Não! Não foi pra isso que inventamos o Iluminismo e o Humanismo e o método científico e a aspirina e a anestesia do dentista. Fizemos tudo isso exatamente para nos livrarmos do misticismo que nos manteve por séculos passando muito frio e muita fome. Foi só abolirmos a sangria e pimba, loguinho estávamos inventando o aeroplano. Bastou nos livrarmos das crendices tolas e em segundos históricos estávamos nos mandando céu a fora pra ver se a Lua era mesmo feita de queijo roquefort.

O livro é divertido, tira um saudável sarro dessas bobagens todas que nos legaram os antigos povos da Atlântida e Mesopotâmia, que como todos sabem, era alados e sabiam de tudo que existe para saber. Como bobagem não tem idade, Wheen olha de lado para as besteiras legadas por franceses como os incompreensíveis Derrida e aquele bando desconstrucionista, parentes distantes do nosso estimado Lair Ribeiro e sua falecida neuro-lingüística, alguém ainda lembra daquela bobagem?
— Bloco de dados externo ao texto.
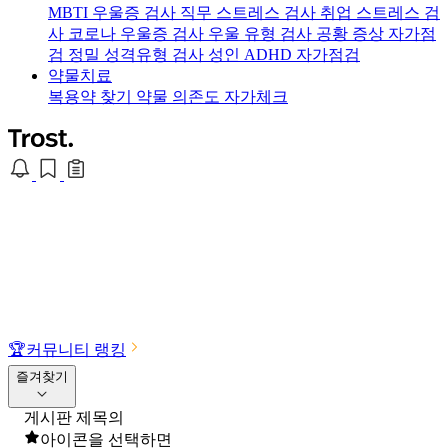
MBTI 우울증 검사
직무 스트레스 검사
취업 스트레스 검
사
코로나 우울증 검사
우울 유형 검사
공황 증상 자가점
검
정밀 성격유형 검사
성인 ADHD 자가점검
약물치료
복용약 찾기
약물 의존도 자가체크
🏆
커뮤니티 랭킹
즐겨찾기
게시판 제목의
아이콘을 선택하면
Wheen nos deixa a imagem de Tony Blair, sim, até mesmo ele, e sua Cheri, dançando pelados em uma praia mexicana em um ritual asteca, felizmente dos que não terminavam em um sacrifício ritual, ao que parece.
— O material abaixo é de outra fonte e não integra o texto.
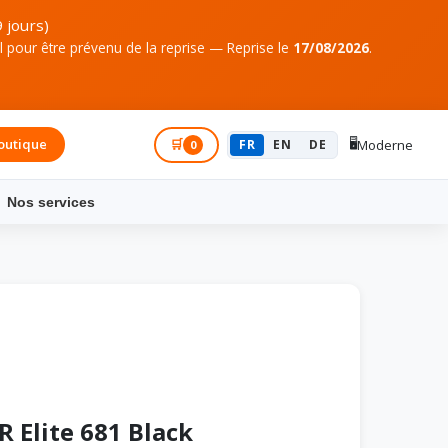
 jours)
pour être prévenu de la reprise — Reprise le
17/08/2026
.
🖥️
outique
Connexion
🛒
FR
EN
DE
Moderne
0
Nos services
Elite 681 Black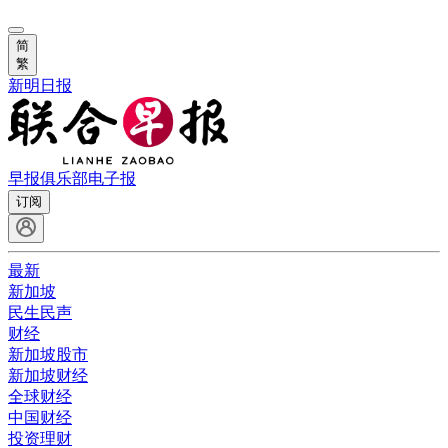
简
繁
新明日报
早报俱乐部
电子报
订阅
最新
新加坡
民生民声
财经
新加坡股市
新加坡财经
全球财经
中国财经
投资理财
Acho que foi Lima Barreto quem criou a deliciosa expressão "metafísica para parvos". Parvos são tolos, para os leitores do nosso século compreenderem essa palavra gostosa e antiga. Metafísica para parvos. Paulo Coelho, esse sim, compreendeu o valor mercadológico desse vasto segmento da sociedade contemporânea. E, por isso mesmo, diferentemente do Lair Ribeiro e similares, segue aí mesmo, forte, impávido, e um colosso de vendas, provando que escrever minimamente bem não tem ligação alguma com a leitura que faz uma verdadeira e fiel legião que nossos tempos sabem tão bem produzir.


Marcelo Carneiro da Cunha é escritor e jornalista. Escreveu o argumento do curta-metragem "O Branco", premiado em Berlim e outros importantes festivais. Entre outros, publicou o livro de contos "Simples" e o romance "O Nosso Juiz", pela editora Record. Acaba de escrever o romance "Depois do Sexo", que será publicado em setembro pela Record. Dois longas-metragens estão sendo produzidos a partir de seus romances "Insônia" e "Antes que o Mundo Acabe".